Dans les circonstances de l’espèce, il n’y a pas lieu de faire droit aux conclusions présentées par Mme et M. D... au titre de l’article L. 761-1 du code de justice administrative.
O R D O N N E :
Article 1er : Il n’y a pas lieu statuer sur les conclusions aux fins d’annulation et d’injonction de la requête de Mme et M. D....
Article 2 : Le surplus des conclusions de la requête est rejeté.
Article 3 : La présente ordonnance sera notifiée à Mme A... D..., M. C... D... et à la commune de Neuilly-sur-Marne.

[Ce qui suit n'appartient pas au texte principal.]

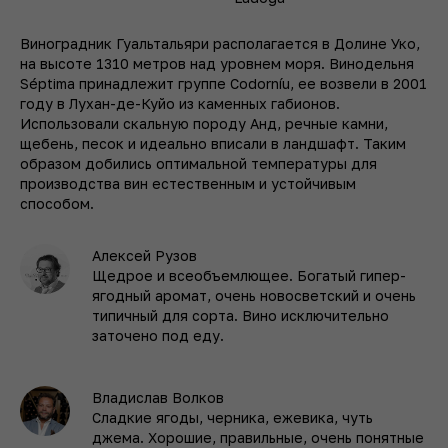
Виноградник Гуальтальяри располагается в Долине Уко,
на высоте 1310 метров над уровнем моря. Винодельня
Séptima принадлежит группе Codorníu, ее возвели в 2001
году в Лухан-де-Куйо из каменных габионов.
Использовали скальную породу Анд, речные камни,
щебень, песок и идеально вписали в ландшафт. Таким
образом добились оптимальной температуры для
производства вин естественным и устойчивым
способом.
Алексей Рузов
Щедрое и всеобъемлющее. Богатый гипер­
ягодный аромат, очень новосветский и очень
типичный для сорта. Вино исключительно
заточено под еду.
Владислав Волков
Сладкие ягоды, черника, ежевика, чуть
джема. Хорошие, правильные, очень понятные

Copie en sera adressée au directeur départemental des services de l’éducation nationale de Seine-Saint-Denis
Fait à Montreuil, le 17 septembre 2025.
Le président de la 8e chambre,
L. Gauchard
La République mande et ordonne à la ministre d’Etat, ministre de l’éducation nationale, de l’enseignement supérieur et de la recherche en ce qui la concerne ou à tous commissaires de justice à ce requis en ce qui concerne les voies de droit commun contre les parties privées, de pourvoir à l’exécution de la présente décision.